**WHAT THE TASK REQUIRES:** Every line containing the string "Jobs" should be returned from the records.

**SOURCE DATA:**
- - - - -

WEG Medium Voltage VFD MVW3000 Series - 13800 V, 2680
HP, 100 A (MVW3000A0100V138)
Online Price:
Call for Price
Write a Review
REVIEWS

- - - - -

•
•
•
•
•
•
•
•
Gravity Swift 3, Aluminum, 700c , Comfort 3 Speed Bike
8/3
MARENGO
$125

- - - - -

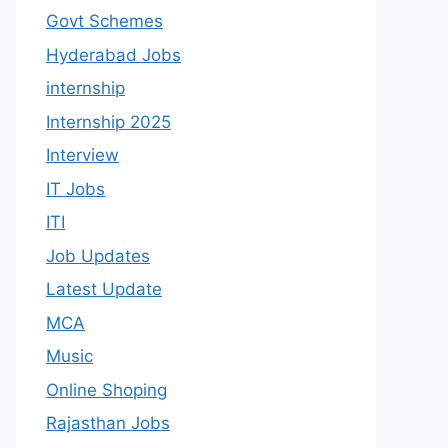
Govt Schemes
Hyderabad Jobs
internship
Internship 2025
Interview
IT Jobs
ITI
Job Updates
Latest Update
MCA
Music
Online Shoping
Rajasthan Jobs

- - - - -

**COMPLETED EXERCISE:**
Hyderabad Jobs
IT Jobs
Rajasthan Jobs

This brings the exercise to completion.